Data excerpts START

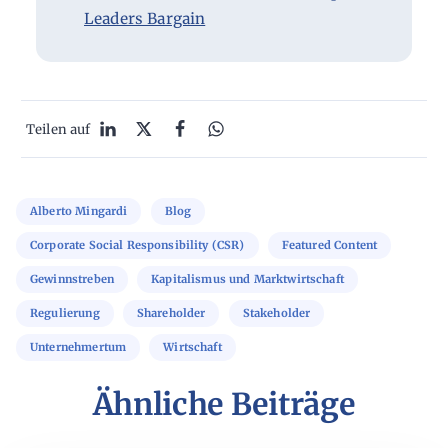
Leaders Bargain
Teilen auf
Alberto Mingardi
Blog
Corporate Social Responsibility (CSR)
Featured Content
Gewinnstreben
Kapitalismus und Marktwirtschaft
Regulierung
Shareholder
Stakeholder
Unternehmertum
Wirtschaft
Ähnliche Beiträge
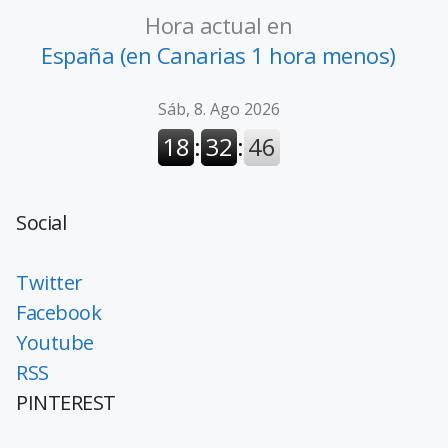
Hora actual en
España (en Canarias 1 hora menos)
Social
Twitter
Facebook
Youtube
RSS
PINTEREST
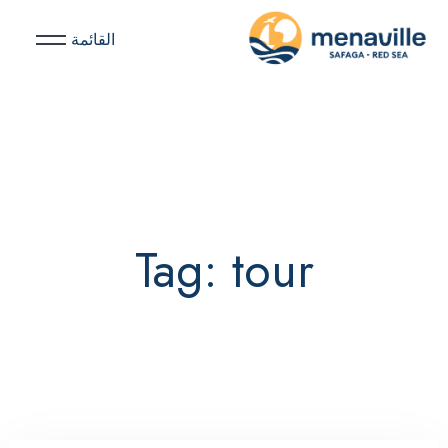
القائمة
Tag: tour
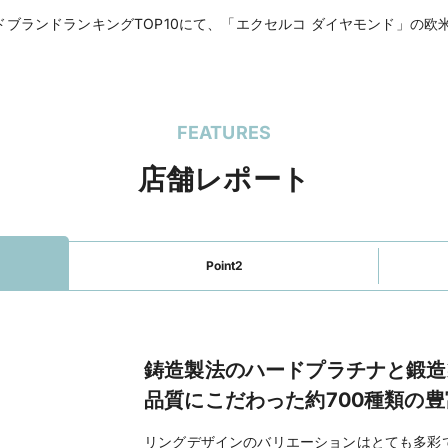
営業時間
11:00 a.m. - 7:30 p.m.
モンドブランドランキングTOP10にて、「エクセルコ ダイヤモンド」の
火・水曜定休（祝日は
）
■マイナビ特典｜ご成
プレゼント■
FEATURES
公式HP
EXELCO DIAMON
ページを見る
店舗レポート
富山店（直営店）
のホ
Point2
鋳造製法のハードプラチナと鍛造
品質にこだわった約700種類の
リングデザインのバリエーションはとても多彩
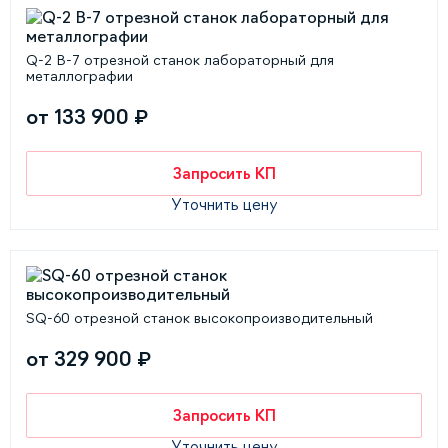
Q-2 В-7 отрезной станок лабораторный для
металлографии
от 133 900 ₽
Запросить КП
Уточнить цену
SQ-60 отрезной станок высокопроизводительный
от 329 900 ₽
Запросить КП
Уточнить цену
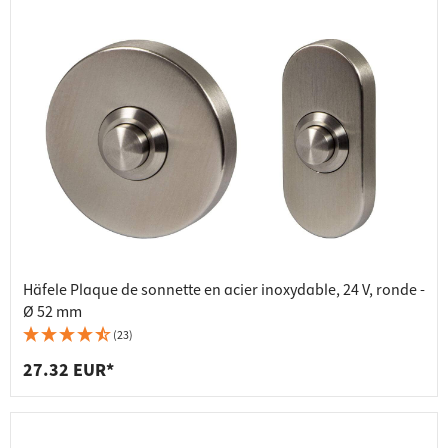
Häfele Plaque de sonnette en acier inoxydable, 24 V, ronde -
Ø 52 mm
(23)
27.32 EUR*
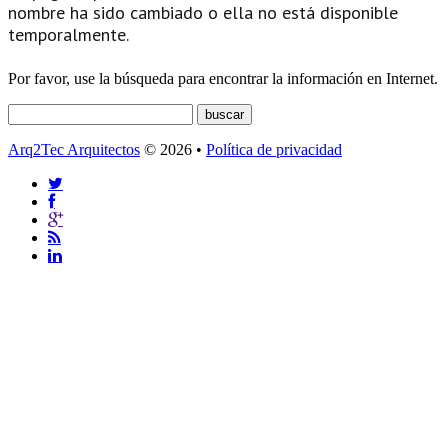
nombre ha sido cambiado o ella no está disponible
temporalmente.
Por favor, use la búsqueda para encontrar la información en Internet.
Arq2Tec Arquitectos
© 2026 •
Política de privacidad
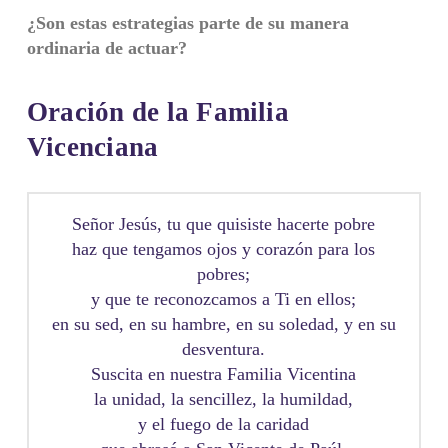
¿Son estas estrategias parte de su manera
ordinaria de actuar?
Oración de la Familia
Vicenciana
Señor Jesús, tu que quisiste hacerte pobre
haz que tengamos ojos y corazón para los
pobres;
y que te reconozcamos a Ti en ellos;
en su sed, en su hambre, en su soledad, y en su
desventura.
Suscita en nuestra Familia Vicentina
la unidad, la sencillez, la humildad,
y el fuego de la caridad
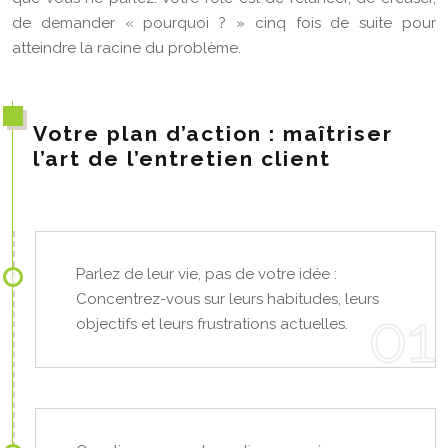
de demander « pourquoi ? » cinq fois de suite pour
atteindre la racine du problème.
Votre plan d’action : maîtriser
l’art de l’entretien client
Parlez de leur vie, pas de votre idée :
Concentrez-vous sur leurs habitudes, leurs
objectifs et leurs frustrations actuelles.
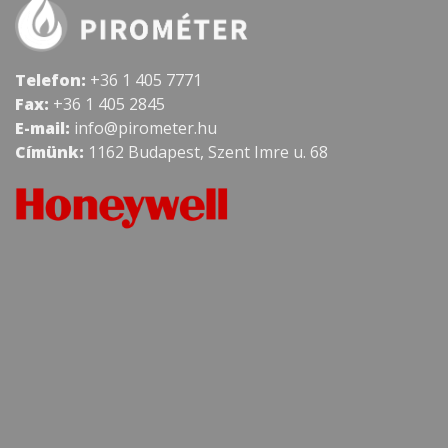
Telefon:
+36 1 405 7771
Fax:
+36 1 405 2845
E-mail:
info@pirometer.hu
Címünk:
1162 Budapest, Szent Imre u. 68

Data excerpts END

* [How to complete this task]:
Please copy exactly, and only, the lines from the one that contains "España (en Canarias 1 hora menos)" through the last line of the data above, omitting all pictures.

* [Answer to this exercise]:
España (en Canarias 1 hora menos)
Social
Twitter
Facebook
Youtube
RSS
PINTEREST
القائمة
Tag: tour
営業時間
11:00 a.m. - 7:30 p.m.
モンドブランドランキングTOP10にて、「エクセルコ ダイヤモンド」の
火・水曜定休（祝日は
）
■マイナビ特典｜ご成
プレゼント■
FEATURES
公式HP
EXELCO DIAMON
ページを見る
店舗レポート
富山店（直営店）
のホ
Point2
鋳造製法のハードプラチナと鍛造
品質にこだわった約700種類の
リングデザインのバリエーションはとても多彩
Q-2 В-7 отрезной станок лабораторный для
металлографии
от 133 900 ₽
Запросить КП
Уточнить цену
SQ-60 отрезной станок высокопроизводительный
от 329 900 ₽
Запросить КП
Уточнить цену
Häfele Plaque de sonnette en acier inoxydable, 24 V, ronde -
Ø 52 mm
(23)
27.32 EUR*
nombre ha sido cambiado o ella no está disponible
temporalmente.
Por favor, use la búsqueda para encontrar la información en Internet.
Arq2Tec Arquitectos
© 2026 •
Política de privacidad
¿Son estas estrategias parte de su manera
ordinaria de actuar?
Oración de la Familia
Vicenciana
Señor Jesús, tu que quisiste hacerte pobre
haz que tengamos ojos y corazón para los
pobres;
y que te reconozcamos a Ti en ellos;
en su sed, en su hambre, en su soledad, y en su
desventura.
Suscita en nuestra Familia Vicentina
la unidad, la sencillez, la humildad,
y el fuego de la caridad
de demander « pourquoi ? » cinq fois de suite pour
atteindre la racine du problème.
Votre plan d’action : maîtriser
l’art de l’entretien client
Parlez de leur vie, pas de votre idée :
Concentrez-vous sur leurs habitudes, leurs
objectifs et leurs frustrations actuelles.
Telefon:
+36 1 405 7771
Fax:
+36 1 405 2845
E-mail:
info@pirometer.hu
Címünk:
1162 Budapest, Szent Imre u. 68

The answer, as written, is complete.